Another noticeable feature is that, even though Chinuk Pipa has a symbol to represent the “ng” sound that’s so frequent in Chinese varieties, Father Le Jeune hardly uses it here. the “ng” symbol is the Chinuk Pipa “n” symbol plus a dot, and it’s often hard to distinguish the two. That may be why we see “n” plus “g” used instead (represented here as “n.g”):
Page 77:
- kopa U+Chan.g+Ku ‘at U Chang Ku*’
- Mõsinor Favrii*, lisivik kopa Pi+King, Shaina taii tawn ‘Monsignor Favrier, bishop at Peking, China’s capital’
- Ukuk Twan, iaka drit ilo tiki kanawi tkop man ‘This Tuan really hated all Whites’
- Kopa iht tawn iaka nim Kaw+Ló* ‘At a town called Kaw Lo…’
- Ukuk man iaka nim Tu+Duk*, iaka taii ankati kopa Ton.g+King ilihi… ‘This man named Tu Duk used to be the leader in the Tongking region…’
That “Kaw+Ló” shows you another way that Chinuk Pipa can be extended and used to represent sounds more precisely; you absolutely can place accent marks on the vowels of Chinook Writing. This was hardly ever done for writing the Jargon (as was true of writing Jargon with Latin letters too). But for some languages it was common. Sechelt and Okanagan, a couple of Salish languages, were written with hundreds of accent marks in Chinuk Pipa.

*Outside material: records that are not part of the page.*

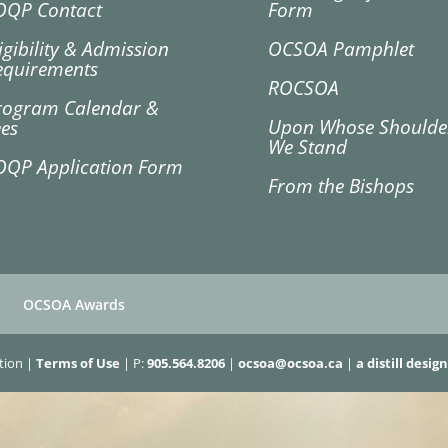
OQP Contact
Form
igibility & Admission
OCSOA Pamphlet
equirements
ROCSOA
rogram Calendar &
Upon Whose Shoulde
ees
We Stand
OQP Application Form
From the Bishops
OCSOA Awards
ation |
Terms of Use
| P:
905.564.8206
|
ocsoa@ocsoa.ca
|
a distill design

One symbol that exists with some frequency in Chinuk Pipa writing of the Jargon, but that gets used much more for Chinese, is the letter I’m transcribing as “c”. As in modern “pinyin” writing of Mandarin Chinese, this stands for a “ts” sound…
Page 79:
- Tiin+Cin, Sip. <30>, <1900> ‘Tientsin/Tianjin, Sept. 30 1900’
- Shaina wach min kopa tkop man, klaska nim Cun.g+Li+Ia+Min*… ‘the Chinese guards over the White people are called Tsung Li Ya Min…’
In the following bunch of examples, we find not just proper names but also some spoken Beijing Chinese written down:
Page 82:
- Naika klatwa nanich prins Cing ‘I visited Prince Tseng*’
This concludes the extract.